Let A and B be the 2 vectors of n features for movies a and b, I simply compute:
D = sum(Ai*Bi)/sqrt(sum(Ai)*sum(Bi)) for i in {0,...,n-1}
My reasoning was that the existing relation of angle should be maintained from the regular base of users ratings, to the base of features. The added benefit is that in the base of feature some type of transitivity closure is happening, which means that even if two movies have no users in common but they can still have strong similarity.
Now since the SVD is limited to n features (48 in my case), it also acts as a generalization, consequently removing noisy correlations (for example mostly due to high number common users, I believe that was why Finding Nemo is appearing in my regular Pearson correlation but not in my SVD Pearson correlation).
On the downside, due to sparsity I believe the SVD has some loss of consistency (multiple attractors) for features of relatively small movies that don't appear in bigger movies. But that's a different story.
drang wrote:
This technique was discussed extensively in one of the Sarwar papers, by the way. I don't have it in front of me but there are a bunch of papers by Sarwar et. al. on collaborative filtering technques, and in one of them they compared a vanilla SVD against using SVD to cluster then using the clusters. I believe they found that SVD worked better in some cases and the SVD+Cluster worked better in some others. (SVD alone was better when there was less data or something like that).

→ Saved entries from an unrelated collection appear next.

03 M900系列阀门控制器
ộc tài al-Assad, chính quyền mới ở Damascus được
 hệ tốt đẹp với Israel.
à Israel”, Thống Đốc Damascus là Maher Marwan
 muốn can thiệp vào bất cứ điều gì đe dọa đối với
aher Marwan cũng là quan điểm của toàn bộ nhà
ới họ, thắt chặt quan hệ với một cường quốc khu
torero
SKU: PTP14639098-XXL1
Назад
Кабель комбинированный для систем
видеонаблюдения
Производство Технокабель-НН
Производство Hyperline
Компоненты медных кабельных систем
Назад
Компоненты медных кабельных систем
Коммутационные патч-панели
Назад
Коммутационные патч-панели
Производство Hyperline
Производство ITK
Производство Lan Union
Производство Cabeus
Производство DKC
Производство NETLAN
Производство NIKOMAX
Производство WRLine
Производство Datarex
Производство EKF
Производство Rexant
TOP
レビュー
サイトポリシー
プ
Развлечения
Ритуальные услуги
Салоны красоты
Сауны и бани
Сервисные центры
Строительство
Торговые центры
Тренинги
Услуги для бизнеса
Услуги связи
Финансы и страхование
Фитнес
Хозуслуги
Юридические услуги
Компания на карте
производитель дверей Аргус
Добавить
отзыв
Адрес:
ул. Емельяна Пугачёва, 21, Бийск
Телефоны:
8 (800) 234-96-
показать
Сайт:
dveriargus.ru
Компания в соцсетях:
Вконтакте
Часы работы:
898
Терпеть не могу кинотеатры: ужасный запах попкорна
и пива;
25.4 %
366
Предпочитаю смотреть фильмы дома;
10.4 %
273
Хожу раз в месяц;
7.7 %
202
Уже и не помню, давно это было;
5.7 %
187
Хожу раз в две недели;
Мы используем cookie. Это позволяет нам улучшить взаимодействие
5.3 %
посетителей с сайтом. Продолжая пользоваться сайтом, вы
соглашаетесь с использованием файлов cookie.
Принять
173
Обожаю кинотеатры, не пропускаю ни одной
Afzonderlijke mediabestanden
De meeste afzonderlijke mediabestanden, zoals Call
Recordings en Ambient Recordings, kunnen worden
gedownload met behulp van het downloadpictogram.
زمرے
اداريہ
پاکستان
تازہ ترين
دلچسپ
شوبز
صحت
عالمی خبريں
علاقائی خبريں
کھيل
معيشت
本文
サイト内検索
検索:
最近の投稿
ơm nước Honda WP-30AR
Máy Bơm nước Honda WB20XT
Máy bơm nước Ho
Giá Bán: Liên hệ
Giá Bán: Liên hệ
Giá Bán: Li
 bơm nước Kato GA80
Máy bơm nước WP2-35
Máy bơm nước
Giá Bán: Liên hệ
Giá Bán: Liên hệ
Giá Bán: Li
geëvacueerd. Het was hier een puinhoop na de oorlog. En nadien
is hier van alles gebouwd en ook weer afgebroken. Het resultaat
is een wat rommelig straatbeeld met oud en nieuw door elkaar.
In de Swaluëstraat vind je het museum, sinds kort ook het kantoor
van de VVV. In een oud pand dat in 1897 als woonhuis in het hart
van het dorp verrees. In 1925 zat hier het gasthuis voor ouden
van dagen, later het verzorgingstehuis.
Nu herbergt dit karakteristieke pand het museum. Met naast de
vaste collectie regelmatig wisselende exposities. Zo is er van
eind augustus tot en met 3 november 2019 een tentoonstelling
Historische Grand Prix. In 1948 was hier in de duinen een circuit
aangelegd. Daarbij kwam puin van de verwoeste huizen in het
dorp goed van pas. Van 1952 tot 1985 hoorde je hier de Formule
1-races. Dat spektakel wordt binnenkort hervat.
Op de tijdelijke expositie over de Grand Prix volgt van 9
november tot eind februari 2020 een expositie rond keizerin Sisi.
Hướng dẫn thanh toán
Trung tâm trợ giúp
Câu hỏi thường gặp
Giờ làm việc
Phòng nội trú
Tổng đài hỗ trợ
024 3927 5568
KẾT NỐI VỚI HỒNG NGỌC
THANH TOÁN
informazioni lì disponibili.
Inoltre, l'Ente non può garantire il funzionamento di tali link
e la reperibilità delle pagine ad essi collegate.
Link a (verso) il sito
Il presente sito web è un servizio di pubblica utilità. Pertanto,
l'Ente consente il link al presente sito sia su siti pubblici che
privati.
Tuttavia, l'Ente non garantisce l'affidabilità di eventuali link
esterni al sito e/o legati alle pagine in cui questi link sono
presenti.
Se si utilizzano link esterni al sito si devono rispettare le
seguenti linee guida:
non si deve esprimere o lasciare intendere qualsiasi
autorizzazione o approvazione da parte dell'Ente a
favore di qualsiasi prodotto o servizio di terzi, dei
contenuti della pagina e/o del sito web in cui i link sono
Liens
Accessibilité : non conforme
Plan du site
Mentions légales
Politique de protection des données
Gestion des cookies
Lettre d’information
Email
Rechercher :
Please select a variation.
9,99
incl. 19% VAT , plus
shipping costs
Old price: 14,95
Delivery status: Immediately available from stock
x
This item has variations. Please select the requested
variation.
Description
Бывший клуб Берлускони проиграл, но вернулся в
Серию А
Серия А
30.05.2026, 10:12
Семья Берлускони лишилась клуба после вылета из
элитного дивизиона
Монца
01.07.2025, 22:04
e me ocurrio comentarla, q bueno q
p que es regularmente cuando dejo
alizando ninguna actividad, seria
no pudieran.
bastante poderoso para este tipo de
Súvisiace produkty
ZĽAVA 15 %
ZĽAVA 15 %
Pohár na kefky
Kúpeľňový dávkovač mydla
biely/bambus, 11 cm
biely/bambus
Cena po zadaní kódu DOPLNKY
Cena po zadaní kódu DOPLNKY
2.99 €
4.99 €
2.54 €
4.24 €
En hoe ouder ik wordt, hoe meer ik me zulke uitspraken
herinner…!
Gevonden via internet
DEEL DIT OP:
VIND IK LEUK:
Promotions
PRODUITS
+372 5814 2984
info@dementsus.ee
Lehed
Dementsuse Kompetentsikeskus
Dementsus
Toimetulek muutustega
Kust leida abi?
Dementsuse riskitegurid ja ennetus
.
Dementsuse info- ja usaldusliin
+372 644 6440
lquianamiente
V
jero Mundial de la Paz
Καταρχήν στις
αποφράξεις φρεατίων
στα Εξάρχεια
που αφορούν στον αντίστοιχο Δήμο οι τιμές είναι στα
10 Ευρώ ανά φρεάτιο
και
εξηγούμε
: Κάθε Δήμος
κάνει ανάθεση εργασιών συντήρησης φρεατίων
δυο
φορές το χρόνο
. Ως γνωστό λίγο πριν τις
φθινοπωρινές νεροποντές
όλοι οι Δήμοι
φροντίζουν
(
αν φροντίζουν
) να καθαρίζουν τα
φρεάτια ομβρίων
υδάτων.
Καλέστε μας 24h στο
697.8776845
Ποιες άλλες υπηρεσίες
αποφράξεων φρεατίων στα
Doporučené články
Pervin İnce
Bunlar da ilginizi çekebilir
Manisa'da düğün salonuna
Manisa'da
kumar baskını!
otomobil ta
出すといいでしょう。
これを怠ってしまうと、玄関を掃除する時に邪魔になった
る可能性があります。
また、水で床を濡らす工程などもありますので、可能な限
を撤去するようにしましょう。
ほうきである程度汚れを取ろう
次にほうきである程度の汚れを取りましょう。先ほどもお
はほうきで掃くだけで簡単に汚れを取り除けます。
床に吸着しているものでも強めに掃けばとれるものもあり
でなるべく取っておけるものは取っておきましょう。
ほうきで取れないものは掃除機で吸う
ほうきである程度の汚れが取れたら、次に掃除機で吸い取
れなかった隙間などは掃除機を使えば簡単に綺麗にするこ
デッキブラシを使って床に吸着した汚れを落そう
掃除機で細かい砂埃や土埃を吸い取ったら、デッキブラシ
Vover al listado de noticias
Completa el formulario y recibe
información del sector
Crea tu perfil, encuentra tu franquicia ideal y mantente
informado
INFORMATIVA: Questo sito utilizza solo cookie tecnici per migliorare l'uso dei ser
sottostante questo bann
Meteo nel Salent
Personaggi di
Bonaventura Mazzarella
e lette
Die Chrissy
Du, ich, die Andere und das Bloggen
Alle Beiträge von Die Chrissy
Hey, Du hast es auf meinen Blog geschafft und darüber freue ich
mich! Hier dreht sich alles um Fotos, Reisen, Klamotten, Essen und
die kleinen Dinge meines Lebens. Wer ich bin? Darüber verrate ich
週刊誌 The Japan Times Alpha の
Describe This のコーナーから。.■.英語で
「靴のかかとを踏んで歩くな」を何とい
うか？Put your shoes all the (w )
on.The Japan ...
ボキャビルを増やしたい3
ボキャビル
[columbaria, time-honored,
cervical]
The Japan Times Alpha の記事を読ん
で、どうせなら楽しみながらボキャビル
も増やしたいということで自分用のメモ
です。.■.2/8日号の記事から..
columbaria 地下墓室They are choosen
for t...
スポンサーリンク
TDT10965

I don't know this paper but my understanding is that assuming a semi-dense SVD (which is probably what Sarwar does since I've never heard of a technique like the one proposed by Simon), then SVD-based Slope-One would work well for new users with low ratings while SVD would work better for older users with more ratings. I had very little success with (user-based) clustering since the user average cannot be evaluated accurately for users with few ratings (e.g. the real average will probably differ significantly from the mean, so it will affect clustering significantly, check Simon Funk's blog post for a detailed discussion of mean vs average).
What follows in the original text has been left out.